** What to produce **
In the records below, begin at the line containing "À PARTIR DE" and end at the line containing "3.3.1.4 (Update)"; quote every line in that span exactly, including both boundary lines, and no others.

** Exercise materials **
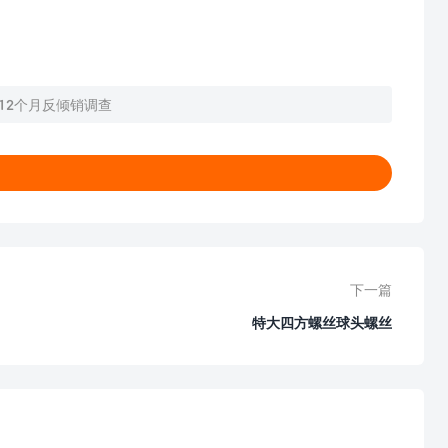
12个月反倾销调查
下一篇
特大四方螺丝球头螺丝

---

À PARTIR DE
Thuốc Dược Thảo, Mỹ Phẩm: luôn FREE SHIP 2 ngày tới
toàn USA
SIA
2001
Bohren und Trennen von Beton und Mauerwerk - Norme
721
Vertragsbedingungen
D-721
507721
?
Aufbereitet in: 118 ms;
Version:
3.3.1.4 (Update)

** Completed exercise **
À PARTIR DE
Thuốc Dược Thảo, Mỹ Phẩm: luôn FREE SHIP 2 ngày tới
toàn USA
SIA
2001
Bohren und Trennen von Beton und Mauerwerk - Norme
721
Vertragsbedingungen
D-721
507721
?
Aufbereitet in: 118 ms;
Version:
3.3.1.4 (Update)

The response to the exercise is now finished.